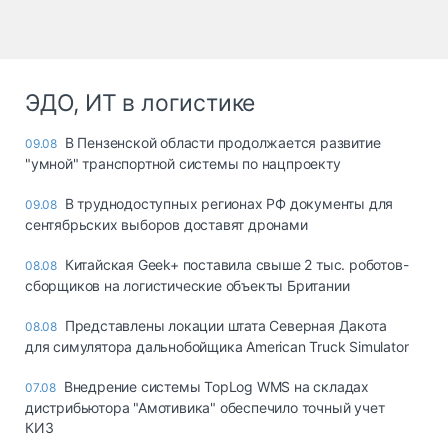
ЭДО, ИТ в логистике
В Пензенской области продолжается развитие
09.08
"умной" транспортной системы по нацпроекту
В труднодоступных регионах РФ документы для
09.08
сентябрьских выборов доставят дронами
Китайская Geek+ поставила свыше 2 тыс. роботов-
08.08
сборщиков на логистические объекты Британии
Представлены локации штата Северная Дакота
08.08
для симулятора дальнобойщика American Truck Simulator
Внедрение системы TopLog WMS на складах
07.08
дистрибьютора "Амотивика" обеспечило точный учет
КИЗ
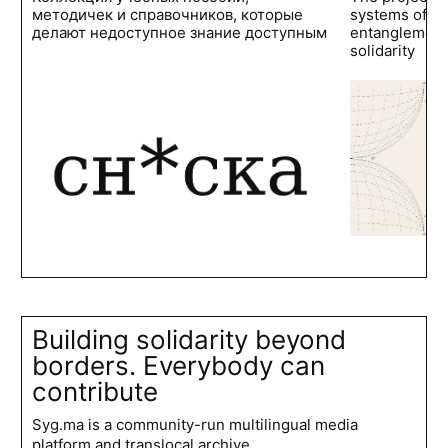
методичек и справочников, которые
systems of po
делают недоступное знание доступным
entanglements
solidarity
Building solidarity beyond
borders. Everybody can
contribute
Syg.ma is a community-run multilingual media
platform and translocal archive.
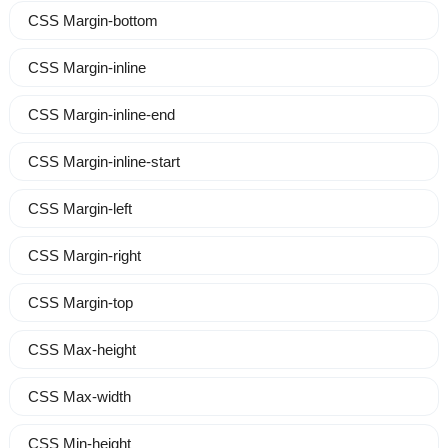
CSS Margin-bottom
CSS Margin-inline
CSS Margin-inline-end
CSS Margin-inline-start
CSS Margin-left
CSS Margin-right
CSS Margin-top
CSS Max-height
CSS Max-width
CSS Min-height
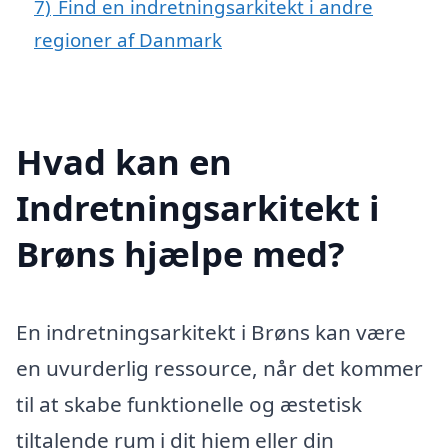
7)
Find en indretningsarkitekt i andre
regioner af Danmark
Hvad kan en
Indretningsarkitekt i
Brøns hjælpe med?
En indretningsarkitekt i Brøns kan være
en uvurderlig ressource, når det kommer
til at skabe funktionelle og æstetisk
tiltalende rum i dit hjem eller din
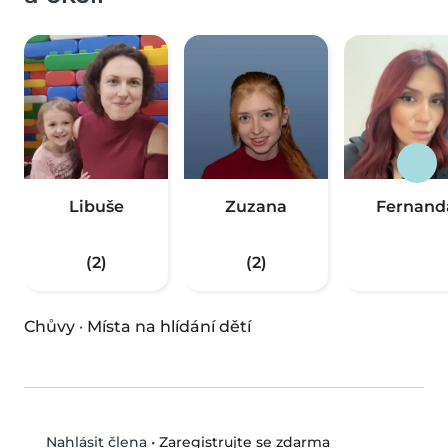
Libuše
Zuzana
Fernand
(2)
(2)
Chůvy
·
Místa na hlídání dětí
•
Zaregistrujte se zdarma
Nahlásit člena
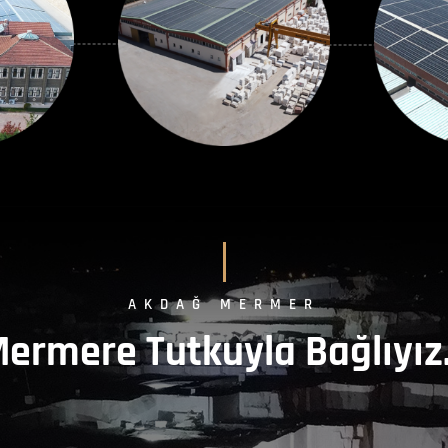
AKDAĞ MERMER
ermere Tutkuyla Bağlıyı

------------------------------

Brief
Produce the full material again verbatim, with the pictures dropped.

Final answer
ЭДО, ИТ в логистике
В Пензенской области продолжается развитие
09.08
"умной" транспортной системы по нацпроекту
В труднодоступных регионах РФ документы для
09.08
сентябрьских выборов доставят дронами
Китайская Geek+ поставила свыше 2 тыс. роботов-
08.08
сборщиков на логистические объекты Британии
Представлены локации штата Северная Дакота
08.08
для симулятора дальнобойщика American Truck Simulator
Внедрение системы TopLog WMS на складах
07.08
дистрибьютора "Амотивика" обеспечило точный учет
КИЗ
методичек и справочников, которые
systems of po
делают недоступное знание доступным
entanglements
solidarity
Building solidarity beyond
borders. Everybody can
contribute
Syg.ma is a community-run multilingual media
platform and translocal archive.
CSS Margin-bottom
CSS Margin-inline
CSS Margin-inline-end
CSS Margin-inline-start
CSS Margin-left
CSS Margin-right
CSS Margin-top
CSS Max-height
CSS Max-width
CSS Min-height
7)
Find en indretningsarkitekt i andre
regioner af Danmark
Hvad kan en
Indretningsarkitekt i
Brøns hjælpe med?
En indretningsarkitekt i Brøns kan være
en uvurderlig ressource, når det kommer
til at skabe funktionelle og æstetisk
tiltalende rum i dit hjem eller din
Libuše
Zuzana
Fernand
(2)
(2)
Chůvy
·
Místa na hlídání dětí
•
Zaregistrujte se zdarma
Nahlásit člena
AKDAĞ MERMER
ermere Tutkuyla Bağlıyı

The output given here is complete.